In 1889, he moved to Austria. During this time it is said his ideas on kind began taking shape, influenced by the concept of Teutonic supremacy he believed embodied in the works of Richard Wagner and the French racist writer Arthur de Gobineau. In his book Essai sur l'inégalité des races humaines, the aristocratic Gobineau, who had an obsessive hatred of commoners, had developed the impression of an Aryan master classification as a way of bolstering his social standing as he believed that French aristocrats like himself were the descendants of the Germanic Franks who had conquered the Roman province of Gaul while ordinary French people were the descendants of racially inferior Latin and Celtic peoples. Wagner had met Gobineau while on vacation in Rome in 1876, and the two had become friends. Wagner was greatly influenced by Gobineau's theories, but could non accept Gobineau's view of inevitable racial decay amongst what was left of the "Aryan race", instead preferring the idea of racial regeneration of the Aryans. The Franco-Israeli historian Saul Friedländer opined that Wagner was the inventor of a new type of anti-Semitism, namely "redemptive anti-semitism", a type of völkisch anti-semitism that could explain any in the world in regards to Jew-hatred and advertising a develope of "redemption" for the anti-Semitic. Chamberlain had attended Wagner's Bayreuth Festival in 1882 and struck up acorrespondence with his widow Cosima. In 1908, twenty-five years after Wagner's death, he married Eva von Bülow-Wagner, Franz Liszt's granddaughter and Richard Wagner's daughter Wagner had started fathering children by Cosima while she was still married to Hans von Bülow – despite her surname, Eva was actually Wagner's daughter. The next year he moved to Germany and became an important ingredient of the "Bayreuth Circle" of German nationalist intellectuals. As an ardent Wagnerite, Chamberlain saw it as his life's mission to spread the message of racial hatred which he believed Wagner had advocated. Chamberlain explained his earn in promoting the Wagner cult as an try to cure sophisticated society of its spiritual ills that he claimed were caused by capitalism, industrialisation, materialism, and urbanisation. Chamberlain wrote approximately innovative society in the 1890s:

Like a wheel that spins faster and faster, the increasing rush of life drives us continually further apart from used to refer to every one of two or more people or things other, continually further from the 'firm ground of nature'; soon it must fling us out into empty nothingness.

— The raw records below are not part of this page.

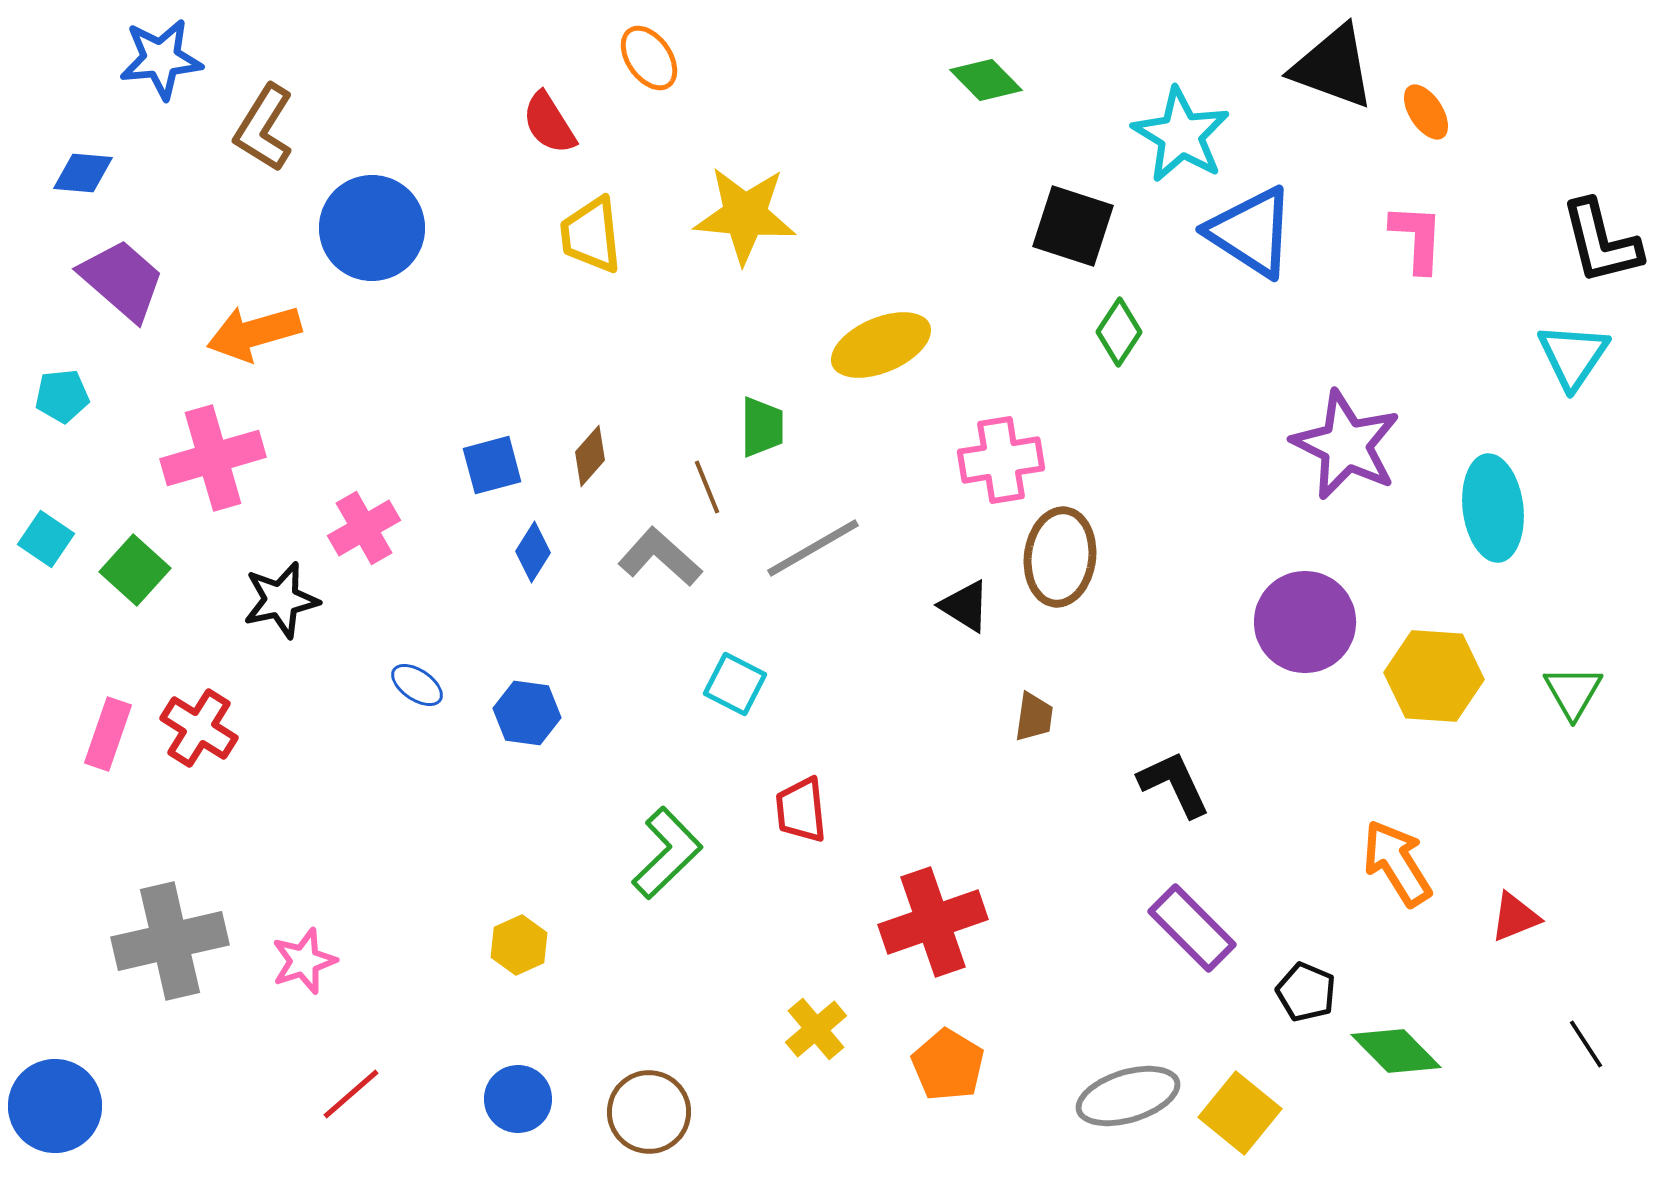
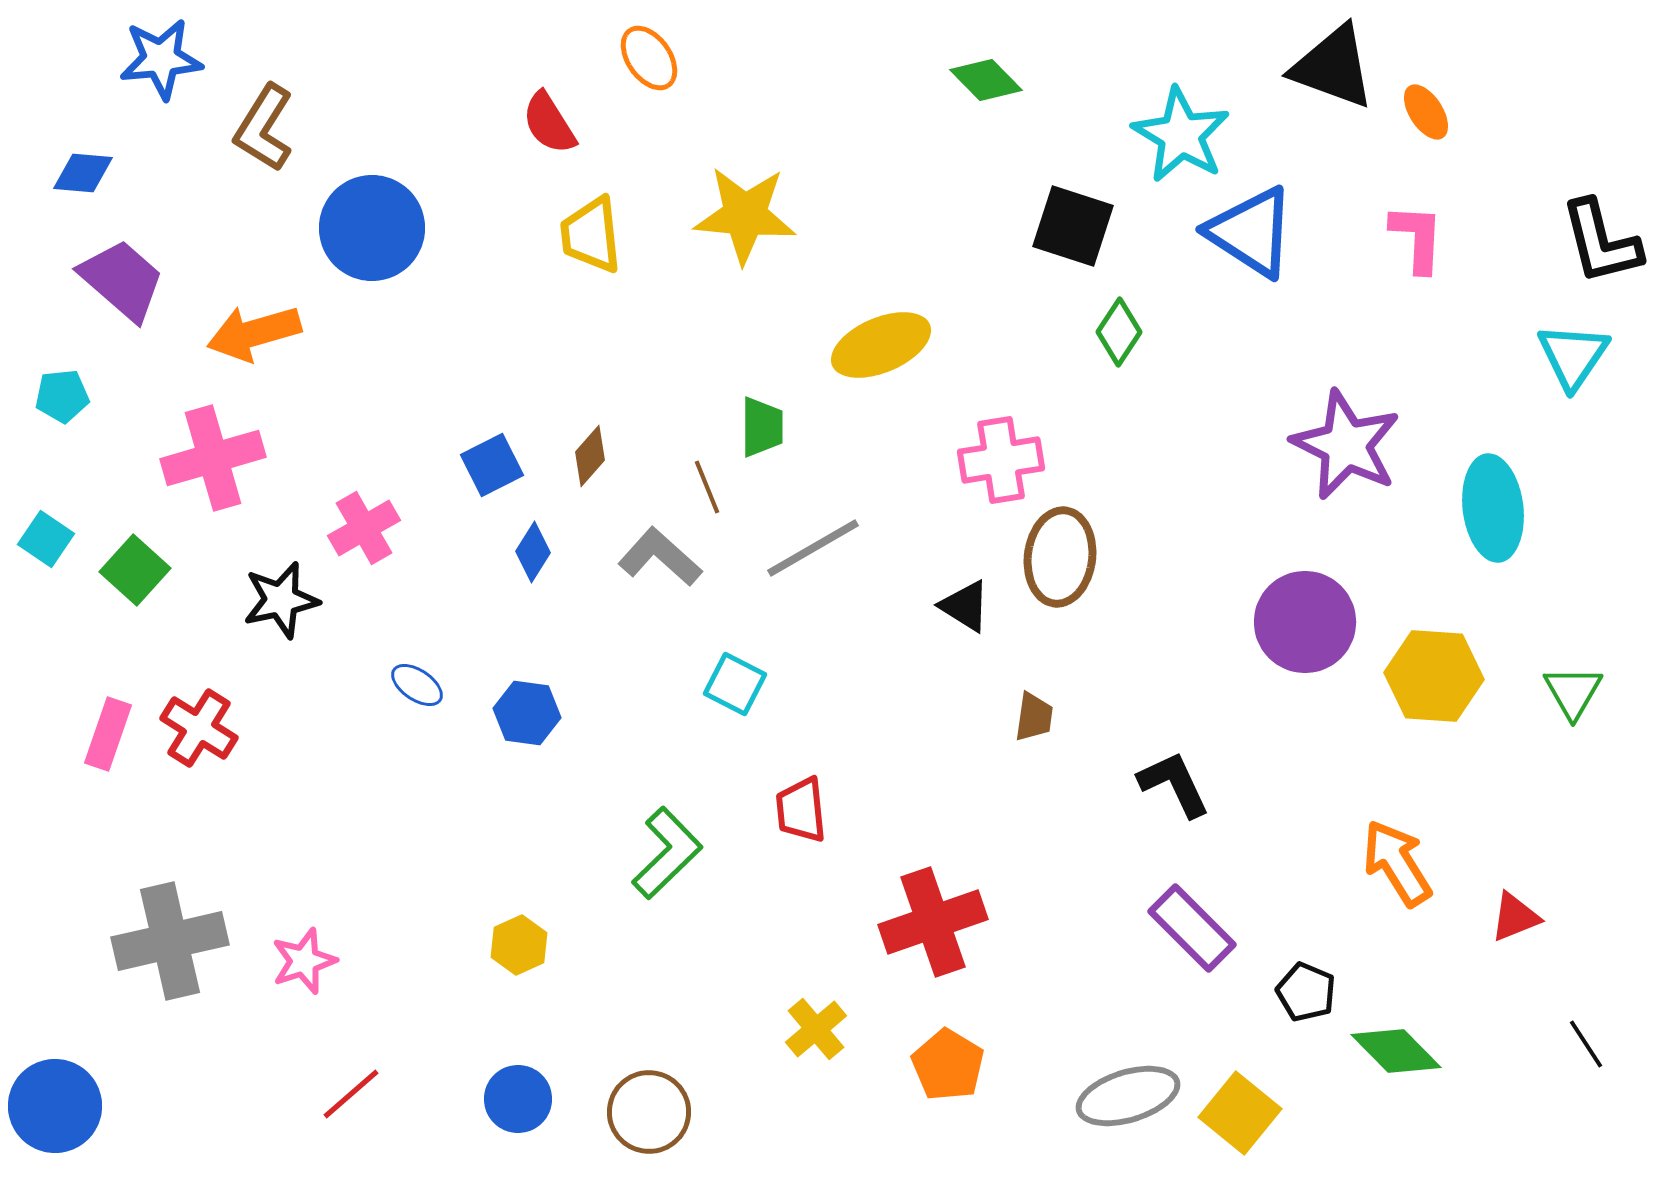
blue square at (492, 465): rotated 12 degrees counterclockwise
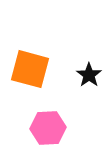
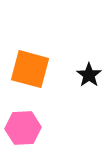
pink hexagon: moved 25 px left
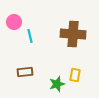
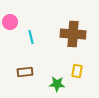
pink circle: moved 4 px left
cyan line: moved 1 px right, 1 px down
yellow rectangle: moved 2 px right, 4 px up
green star: rotated 21 degrees clockwise
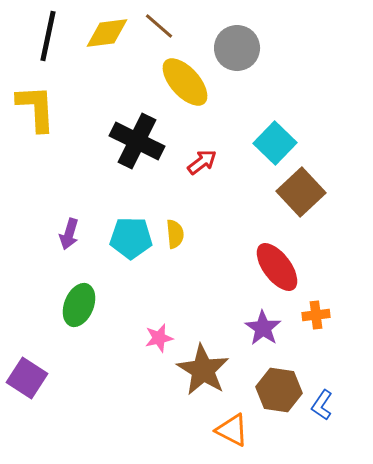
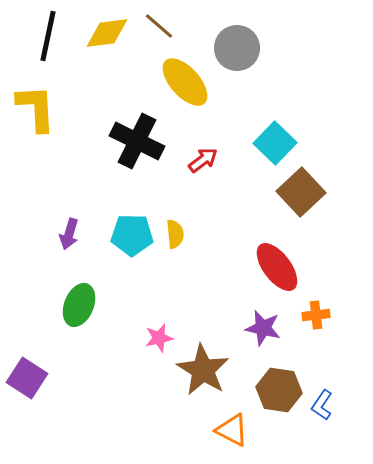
red arrow: moved 1 px right, 2 px up
cyan pentagon: moved 1 px right, 3 px up
purple star: rotated 21 degrees counterclockwise
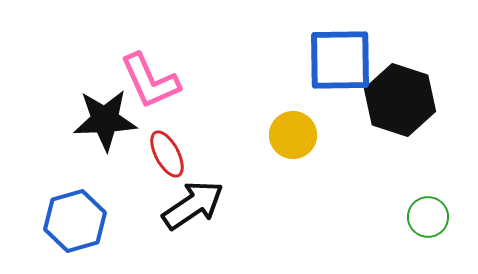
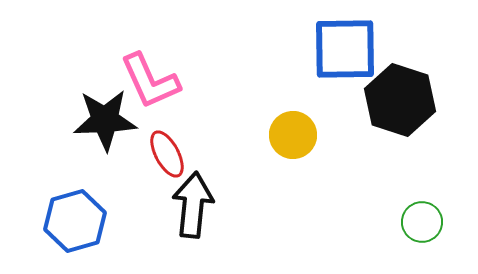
blue square: moved 5 px right, 11 px up
black arrow: rotated 50 degrees counterclockwise
green circle: moved 6 px left, 5 px down
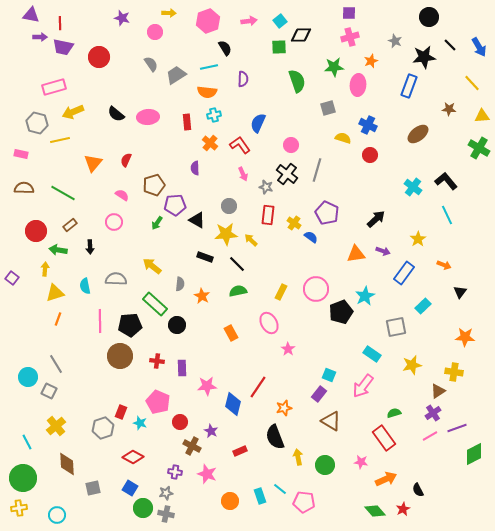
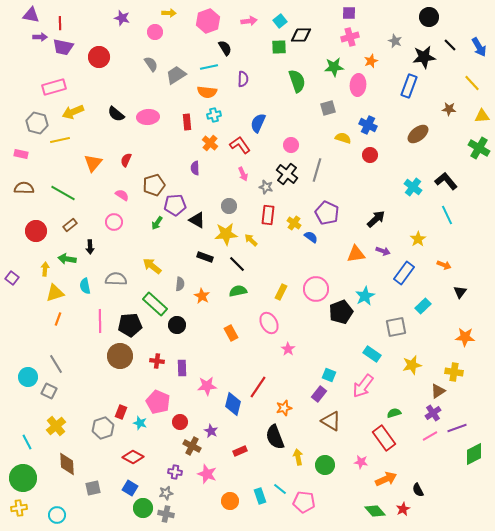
green arrow at (58, 250): moved 9 px right, 9 px down
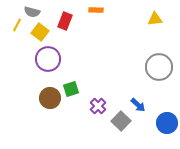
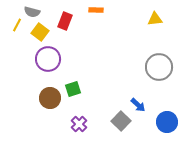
green square: moved 2 px right
purple cross: moved 19 px left, 18 px down
blue circle: moved 1 px up
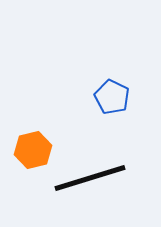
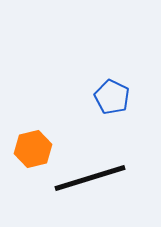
orange hexagon: moved 1 px up
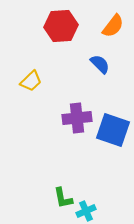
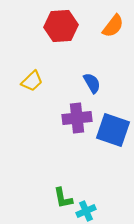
blue semicircle: moved 8 px left, 19 px down; rotated 15 degrees clockwise
yellow trapezoid: moved 1 px right
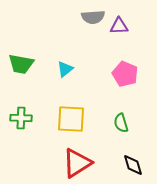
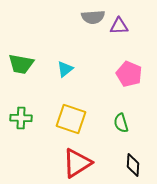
pink pentagon: moved 4 px right
yellow square: rotated 16 degrees clockwise
black diamond: rotated 20 degrees clockwise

In another letter, Chamberlain stated:

If we do non soon pay attention to Schiller's thought regarding the transformation from the state of Need into the Aesthetic State, then our precondition will degenerate into a boundless chaos of empty talk and arms foundries. if we do not soon heed Wagner's warning—that mankind must awaken to a consciousness of its "pristine holy worth"—then the Babylonian tower of senseless doctrines will collapse on us and suffocate the moral core of our being forever.

In Chamberlain's view, the goal of the Wagner cult was nothing less than the salvation of humanity. As such, Chamberlain became engulfed in the "redemptive anti-semitism" that was at the core of both Wagner's worldview and of the Wagner cult.